Lukas Bulwahn lukas.bulwahn@gmail.com writes:
On Wed, 22 Jan 2020, Jouni Högander wrote:
Greg Kroah-Hartman gregkh@linuxfoundation.org writes:
Now queued up, I'll push out -rc2 versions with this fix.
greg k-h
We have also been informed about another regression these two commits are causing:
https://lore.kernel.org/lkml/ace19af4-7cae-babd-bac5-cd3505dcd874@I-love.SAK...
I suggest to drop these two patches from this queue, and give us a week to shake out the regressions of the change, and once ready, we can include the complete set of fixes to stable (probably in a week or two).
Ok, thanks for the information, I've now dropped them from all of the queues that had them in them.
greg k-h
I have now run more extensive Syzkaller testing on following patches:
cb626bf566eb net-sysfs: Fix reference count leak ddd9b5e3e765 net-sysfs: Call dev_hold always in rx_queue_add_kobject e0b60903b434 net-sysfs: Call dev_hold always in netdev_queue_add_kobje 48a322b6f996 net-sysfs: fix netdev_queue_add_kobject() breakage b8eb718348b8 net-sysfs: Fix reference count leak in rx|netdev_queue_add_kobject
These patches are fixing couple of memory leaks including this one found by Syzbot: https://syzkaller.appspot.com/bug?extid=ad8ca40ecd77896d51e2
I can reproduce these memory leaks in following stable branches: 4.14, 4.19, and 5.4.

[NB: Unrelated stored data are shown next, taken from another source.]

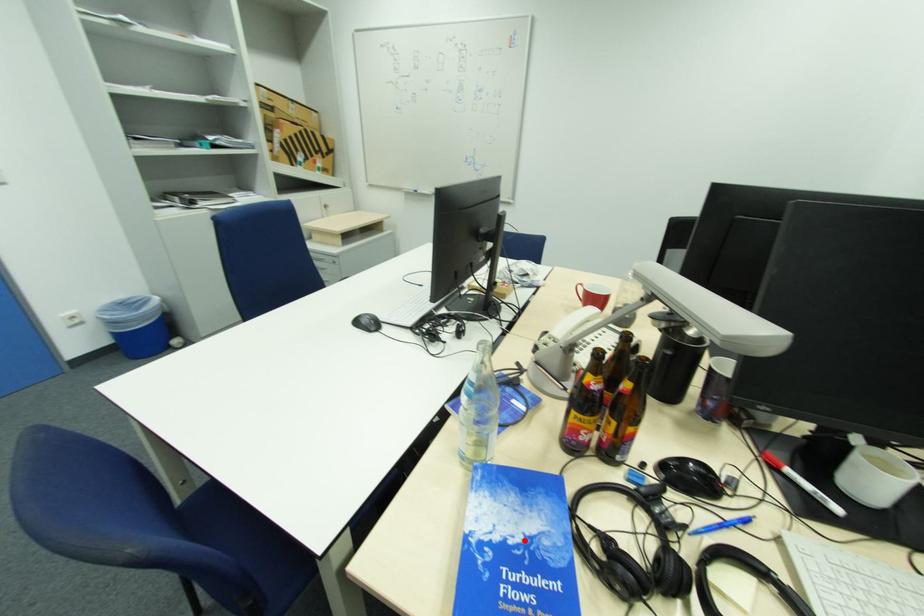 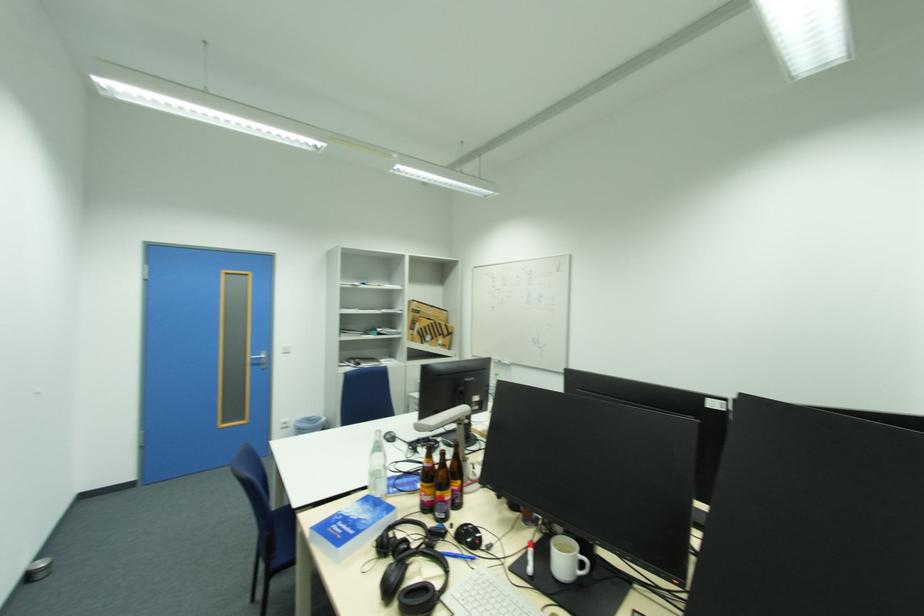 Locate, in the second image, the point that corresponds to the highlighted location in the first image.

(360, 517) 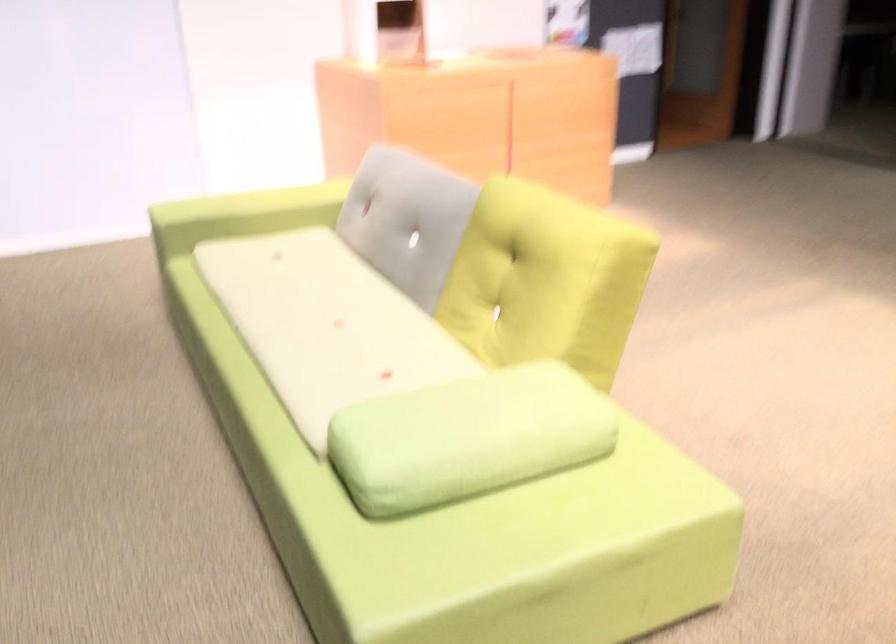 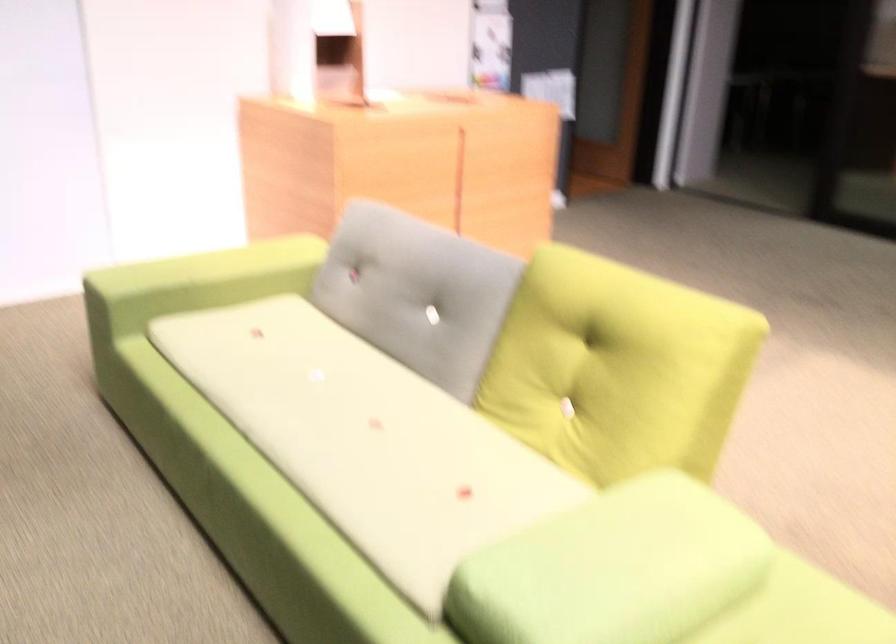 Find the pixel in the second image that matches point 405,220 in the first image.

(417, 292)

These are all now merged into net/master tree and based on my testing they are ready to be taken into stable branches as well.
- syzkaller list
Jouni et. al, please drop Linus in further responses; Linus, it was wrong to add you to this thread in the first place (reason is explained below)
Jouni, thanks for investigating.
It raises the following questions and comments:
- Does the memory leak NOT appear on 4.9 and earlier LTS branches (or did
you not check that)? If it does not appear, can you bisect it with the reproducer to the commit between 4.14 and 4.9?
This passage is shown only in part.